Избранное
Избранное читать книгу онлайн
Илья Захарович Вергасов, бывший начальник штаба партизанского соединения, а затем командир объединенного партизанского соединения в Крыму, рассказывает в этой книге о жизни крымских партизан, их борьбе с немецкими захватчиками в годы Великой Отечественной войны. Образы народных мстителей Александра Терлецкого, Михаила Македонского, Федора Кравченко, Семена Зоренко, Митрофана Зинченко написаны впечатляюще, покоряют своей правдой
Внимание! Книга может содержать контент только для совершеннолетних. Для несовершеннолетних чтение данного контента СТРОГО ЗАПРЕЩЕНО! Если в книге присутствует наличие пропаганды ЛГБТ и другого, запрещенного контента - просьба написать на почту [email protected] для удаления материала
- Откуда?
- Здешние, из Лубен! - уверенно ответила та. - Она врач больницы, а я медсестра.
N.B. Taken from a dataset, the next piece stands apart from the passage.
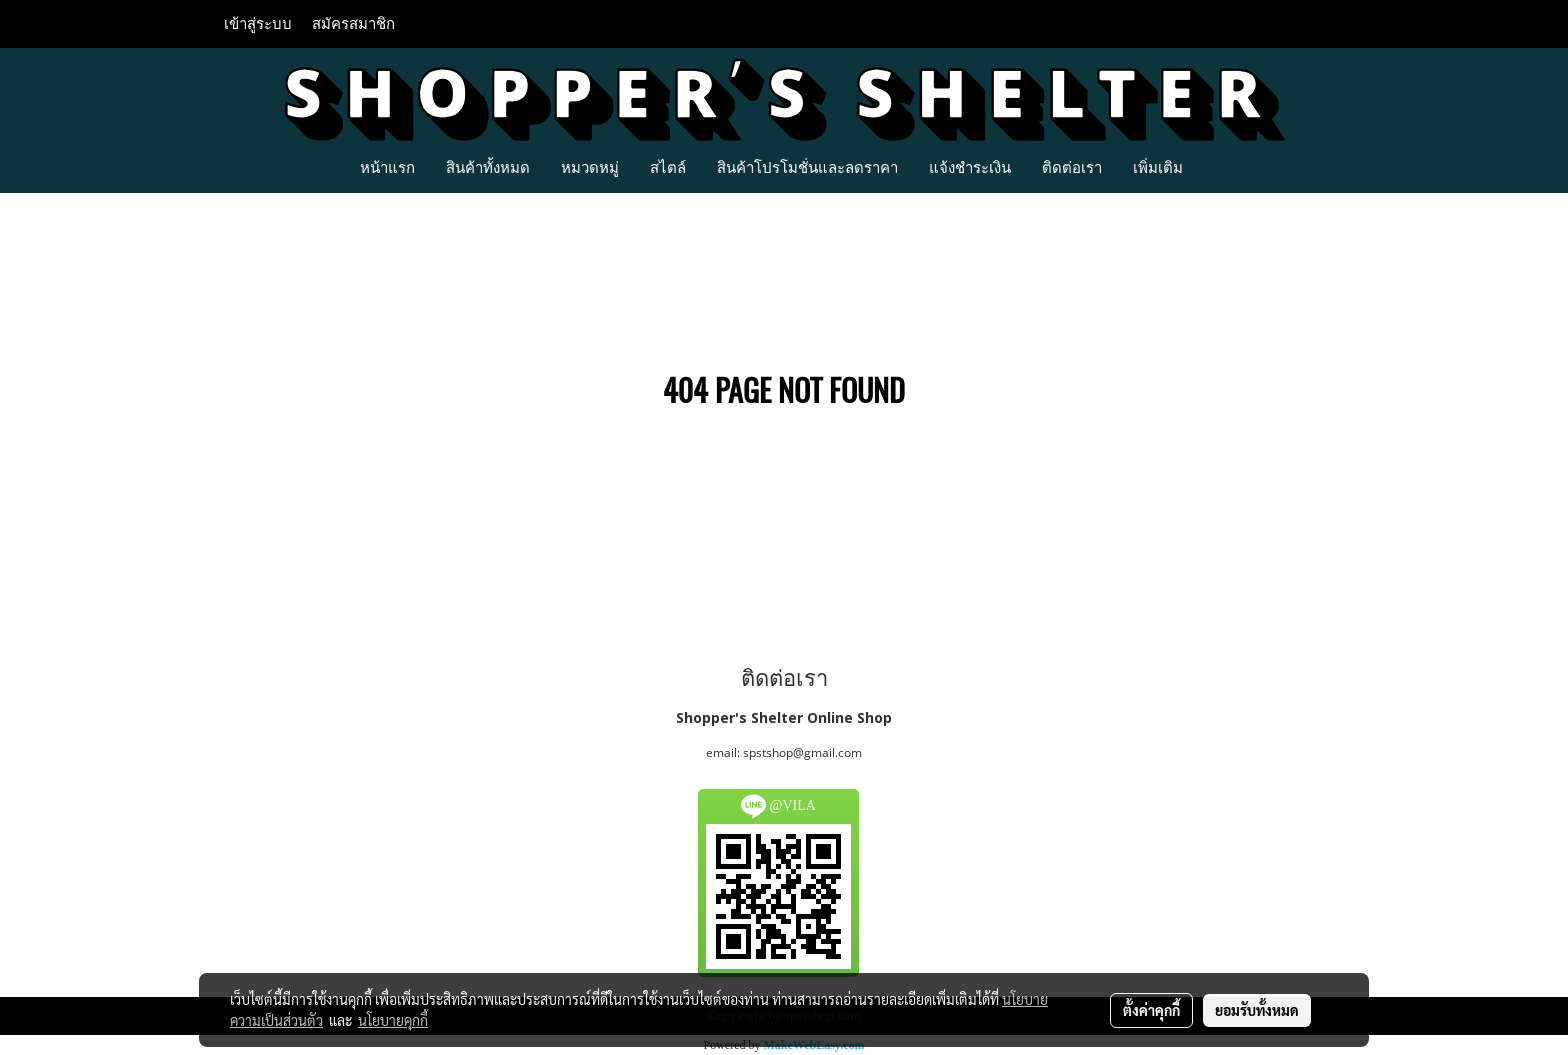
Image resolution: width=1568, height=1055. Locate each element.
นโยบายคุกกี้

Офицер подумал, еще раз заглянул в глаза женщинам, а потом крикнул:
- Убирайтесь прочь!
Уходили не оглядываясь, выстрелит в спину - пусть.
Их собралось четверо медичек-крымчанок: беда свела вместе.
Шли на юг.
В те дни дорога мерялась не километрами, а тем, как повезет на ней. «На кого какая планида выпадет», - так сказал крымчанкам однажды в каком-то глухом хуторке дед Сидор. Он снабдил на дорогу салом и теплыми шапками, сшитыми из попон.
- Берегите, бабы, головы! Ныне вашу сестру более всего по голове грюкают. Ничего, я добрую подкладку подложил, выдюжит и полицейскую нагайку.
Шли женщины на юг. Спали, где ночь застанет, боялись комендантского часа, человека с ружьем, питались чем бог послал. Надежда была только на добрых жалелок-солдаток. Принимали, делились бабским горем, снаряжали в дорогу.
Шли четыре женщины, пряча под тряпьем красоту, опасную в те дни спутницу. Не приведи бог попасться на глаза сытому «самостийному» полицаю или оккупанту!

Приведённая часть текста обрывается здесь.